Allende, now second in command to Hidalgo, recruited and led the soldiers in the ranks. He cautioned that what the revolution needed was a disciplined, well-armed army, not an unruly mob of peasants with pitchforks. He argued as well that Hidalgo should focus on the narrow goal of independence, instead of frightening off allies with his proclamations of radical social reform.

Lacking Allende’s military experience and awed by the sheer numbers who thronged to the cause, Hidalgo believed they were invincible. And he either was incapable of or chose not to restrain the massive rabble when it vented its long-simmering rage with looting and massacre.

Allende was furious, especially since such atrocities only convinced most Criollos to oppose the revolution. He became nearly apoplectic when, just outside Mexico City, with victory theirs for the grasping, Hidalgo suddenly lost his nerve and ordered a retreat.
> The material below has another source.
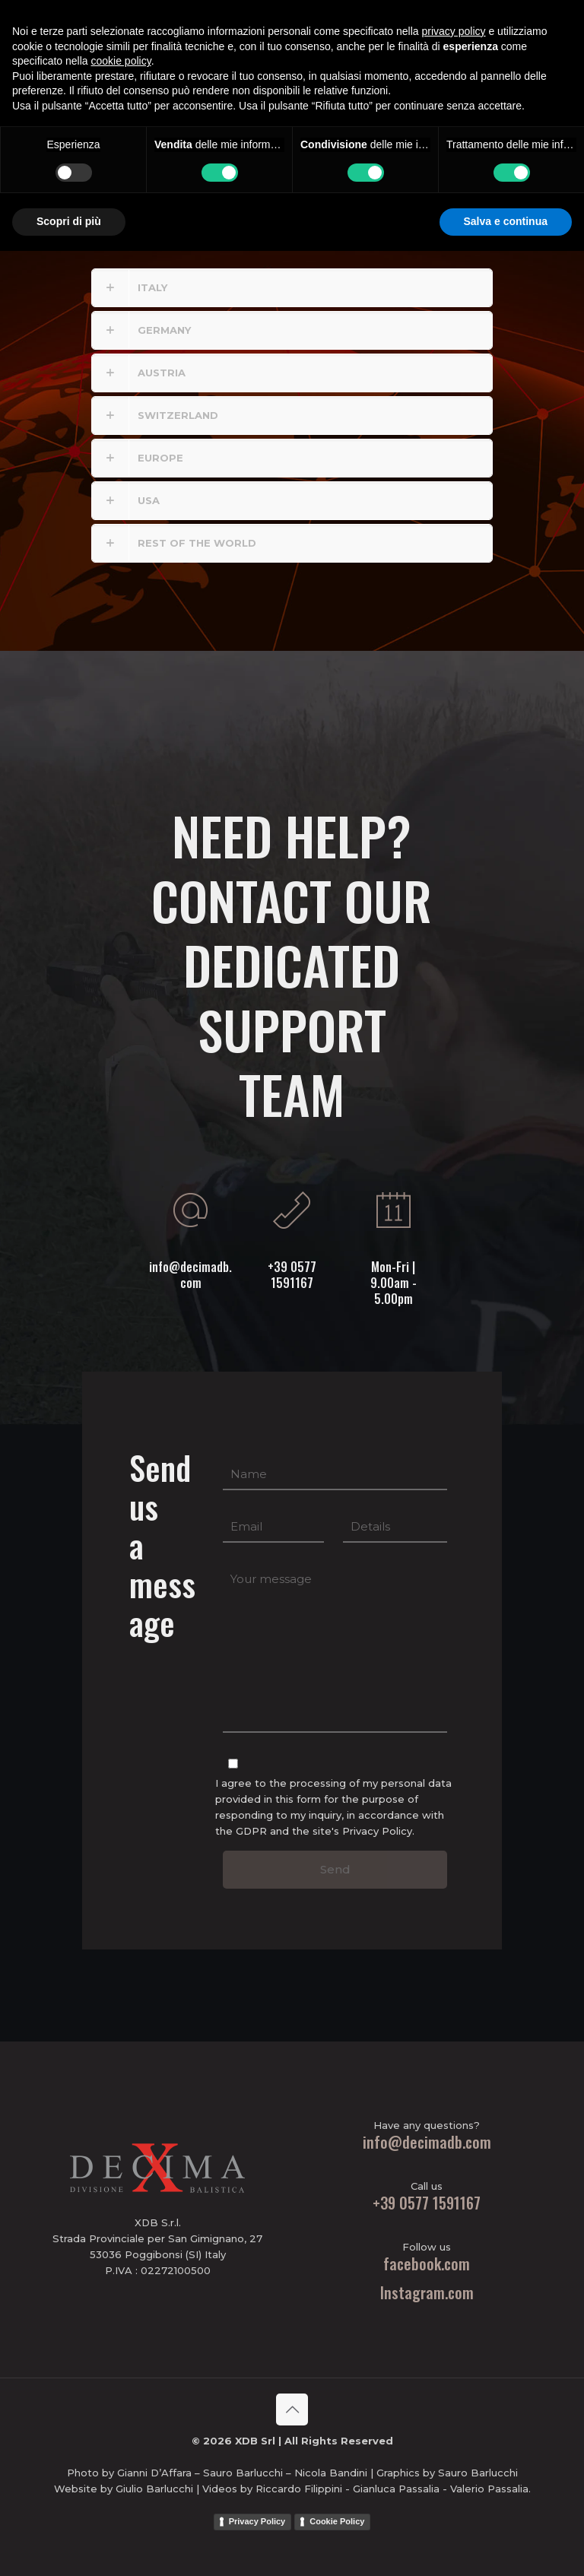  I want to click on cookie policy [button], so click(121, 2386).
A relatively small Spanish force eventually caught up and, thanks to superior weapons and training, and especially to a lucky shot that blew up the insurgents’ munitions causing mayhem behind the rebel lines, it won the battle.

Allende finally replaced Hidalgo as commander in chief of the revolution. He led the survivors north, hopeful that the United States might offer aid. But it was too late. Allende, Hidalgo and several other commanders were betrayed again, captured, tried, and executed.

What if? If only….

The city of San Miguel was renamed in Allende’s honor.